I tested NO2 by the way.. don't no in what way it's related with the NO3.


----------



## ekim (Jan 31, 2004)

Do you have a NO3(nitrAte) test kit?
NO3 should be 5-10ppm!

What ferts are you adding?


----------



## jpmtotoro (Feb 13, 2003)

in a normal tank, you don't want no2 or no3, but in planted tanks... you want a little no3 so the plants can grow. if you don't have plants (normal tank) no3 will lead to algae, that's why you reduce it to 0.









JP


----------



## LaZZ (Jun 2, 2003)

Well..then ít's a bad thing cause my tank is planted for about 80%. How can I increase the NO2 and NO3?

Just leave some dead peaces of plants in my aquarium or do I have to buy something (what?) to increase the level of NO3 in my tank.


----------



## jpmtotoro (Feb 13, 2003)

you don't want NO2, just NO3. nitrites (no2) will still be very very low in a cycled tank, so don't worry about that. NO3 (nitrates) are what you really want. the plants will pull the nitrogen from that and use it. you can:

1) dose something like KNO3 (potassium nitrate)

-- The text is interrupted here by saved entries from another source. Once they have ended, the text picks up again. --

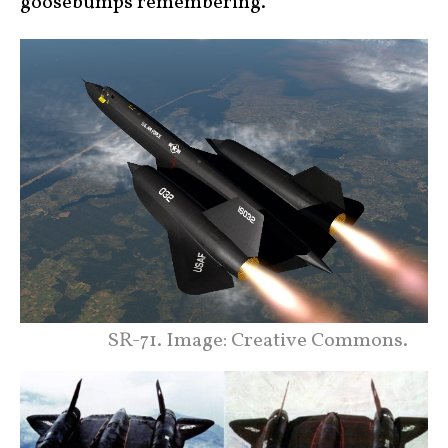
goosebumps remembering.”
SR-71. Image: Creative Commons.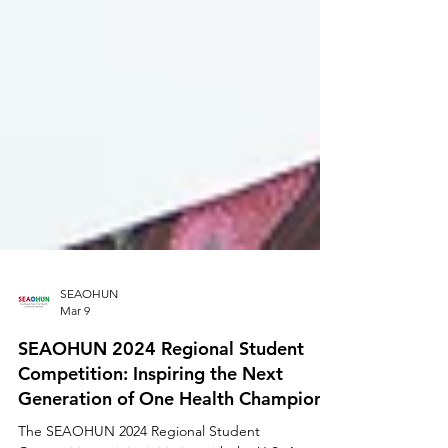
SEAOHUN
Mar 9
SEAOHUN 2024 Regional Student
Competition: Inspiring the Next
Generation of One Health Champions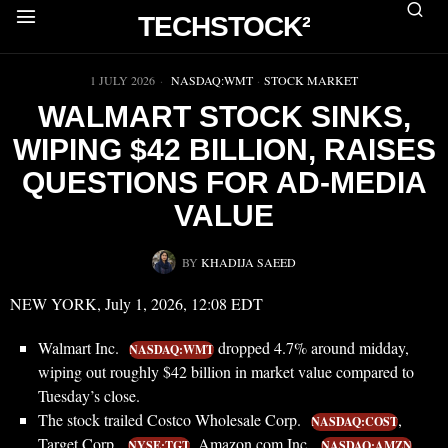
TECHSTOCK²
▶
1 JULY 2026
NASDAQ:WMT
·
STOCK MARKET
WALMART STOCK SINKS,
WIPING $42 BILLION, RAISES
QUESTIONS FOR AD-MEDIA
VALUE
BY
KHADIJA SAEED
NEW YORK, July 1, 2026, 12:08 EDT
Walmart Inc.
dropped 4.7% around midday,
NASDAQ:WMT
wiping out roughly $42 billion in market value compared to
Tuesday’s close.
The stock trailed Costco Wholesale Corp.
,
NASDAQ:COST
Target Corp.
, Amazon.com Inc.
NYSE:TGT
NASDAQ:AMZN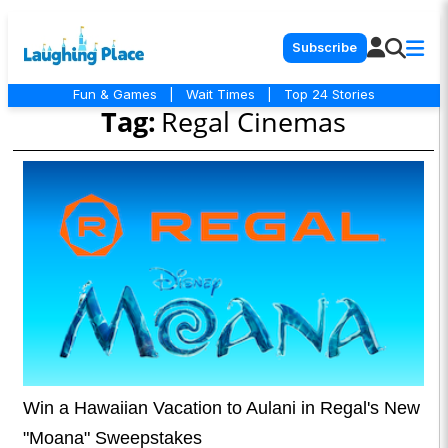
Subscribe
Fun & Games
|
Wait Times
|
Top 24 Stories
Tag:
Regal Cinemas
Win a Hawaiian Vacation to Aulani in Regal's New
"Moana" Sweepstakes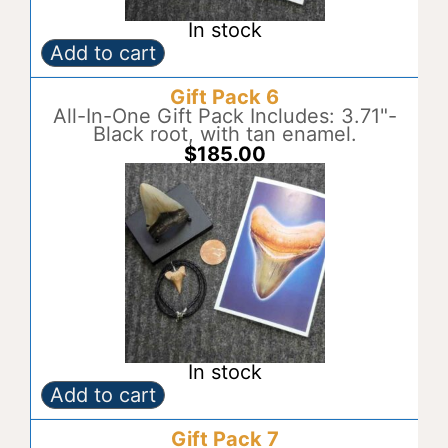
In stock
Add to cart
Gift
A
Pack
l
Gift Pack 6
5
t
quantity
All-In-One Gift Pack Includes: 3.71"-
e
Black root, with tan enamel.
r
$
185.00
n
a
t
i
v
e
:
In stock
Add to cart
Gift
A
Pack
l
Gift Pack 7
6
t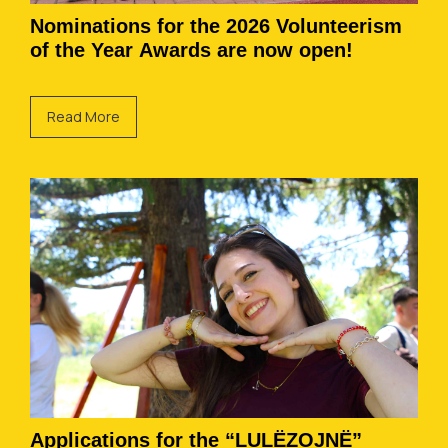
Nominations for the 2026 Volunteerism
of the Year Awards are now open!
Read More
Applications for the “LULËZOJNË”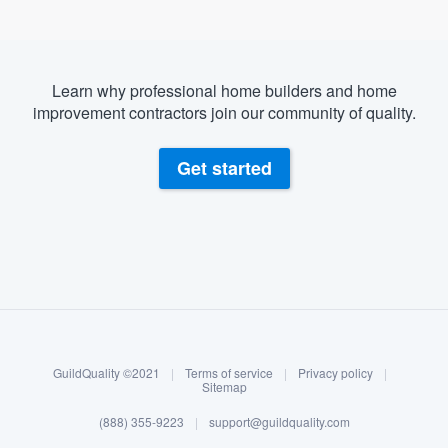
Learn why professional home builders and home
improvement contractors join our community of quality.
Get started
About our survey process
Become a member
GuildQuality ©2021
|
Terms of service
|
Privacy policy
|
Log in
Sitemap
(888) 355-9223
|
support@guildquality.com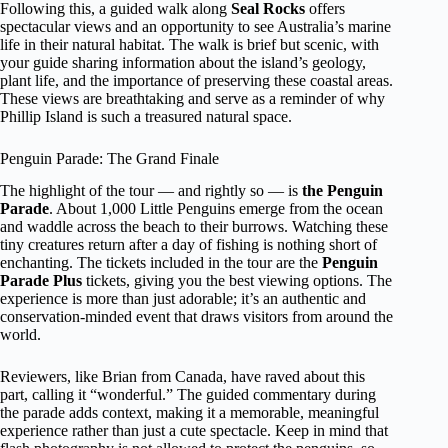
Following this, a guided walk along
Seal Rocks
offers
spectacular views and an opportunity to see Australia’s marine
life in their natural habitat. The walk is brief but scenic, with
your guide sharing information about the island’s geology,
plant life, and the importance of preserving these coastal areas.
These views are breathtaking and serve as a reminder of why
Phillip Island is such a treasured natural space.
Penguin Parade: The Grand Finale
The highlight of the tour — and rightly so — is
the Penguin
Parade
. About 1,000 Little Penguins emerge from the ocean
and waddle across the beach to their burrows. Watching these
tiny creatures return after a day of fishing is nothing short of
enchanting. The tickets included in the tour are the
Penguin
Parade Plus
tickets, giving you the best viewing options. The
experience is more than just adorable; it’s an authentic and
conservation-minded event that draws visitors from around the
world.
Reviewers, like Brian from Canada, have raved about this
part, calling it “wonderful.” The guided commentary during
the parade adds context, making it a memorable, meaningful
experience rather than just a cute spectacle. Keep in mind that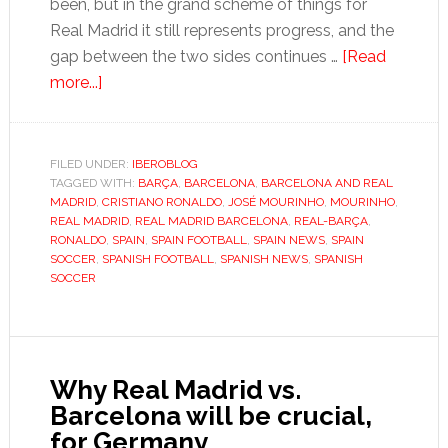
been, but in the grand scheme of things for
Real Madrid it still represents progress, and the
gap between the two sides continues …
[Read
about
more...]
Barcelona
still
in
FILED UNDER:
IBEROBLOG
TAGGED WITH:
charge,
BARÇA
,
BARCELONA
,
BARCELONA AND REAL
MADRID
,
CRISTIANO RONALDO
,
JOSÉ MOURINHO
,
MOURINHO
,
but
REAL MADRID
,
REAL MADRID BARCELONA
,
REAL-BARÇA
,
they’re
RONALDO
,
SPAIN
,
SPAIN FOOTBALL
,
SPAIN NEWS
,
SPAIN
SOCCER
,
SPANISH FOOTBALL
,
SPANISH NEWS
,
SPANISH
driving
SOCCER
Madrid
in
the
right
Why Real Madrid vs.
direction
Barcelona will be crucial,
for Germany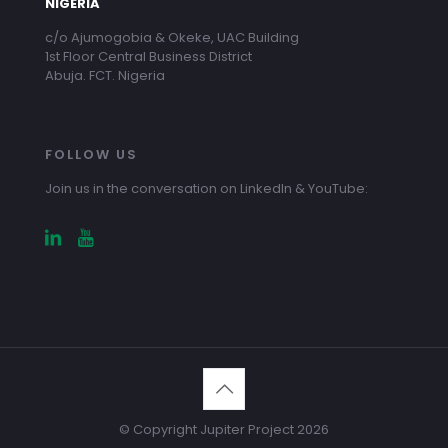
NIGERIA
c/o Ajumogobia & Okeke, UAC Building
1st Floor Central Business District
Abuja. FCT. Nigeria
FOLLOW US
Join us in the conversation on LinkedIn & YouTube:
© Copyright Jupiter Project 2026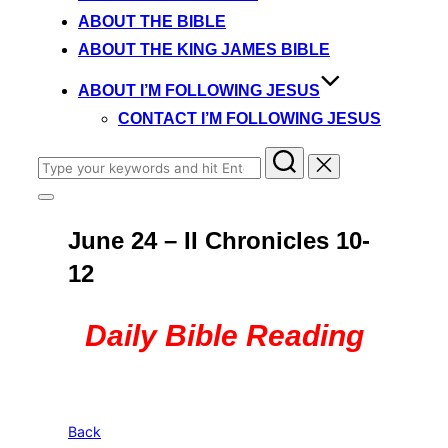
content
ABOUT THE BIBLE
ABOUT THE KING JAMES BIBLE
ABOUT I’M FOLLOWING JESUS
CONTACT I’M FOLLOWING JESUS
Search
for:
Toggle
sidebar
June 24 – II Chronicles 10-
&
navigation
12
Daily Bible Reading
Back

2) dose something like flourish nitrogen

fish will add some nitrates... but not enough. in a higher growth tank, you'll want to add nitrates somehow. hydroponics stores usually care KNO3 i think, but i dose flourish so i don't really know. most others dose KNO3, both are ok.

JP

PS plants also use a little bit of iron, potassium, and phosphorous. you'll need to look at fertilizing all of those as well. in addition, there are "trace" minerals to dose as well. personally i use the flourish line because they carry just about everything you need, but it's a bit more expensive. you can buy compounds to dose the other stuff (except for iron and traces i think). go read the fertilizer section... welcome to the biggest pain in freshwater planted tanks... fertilizing!


----------



## LaZZ (Jun 2, 2003)

Hmmz.. The problem is that I'm living in Holland so much of the stuff which is available there can't I buy here.. But I'm gonna look voor KNO3 today..


----------



## jpmtotoro (Feb 13, 2003)

ask rex what he doses. james H as well. they know more options than i do. they will also be able to tell you WHERE to find the stuff you need. sorry i can't help you any more than that









JP


----------



## LaZZ (Jun 2, 2003)

I found it at an opthacaire.. It's real cheap stuff.. €3,00 for 1 kilogram









I heard I had to dose about 1/4 to 1/8 teaspoon every day, so in the beginning I will add 1.4 cause I tested my water and the NO3 level was 0. I will test my water regularly and see what's the best option.


----------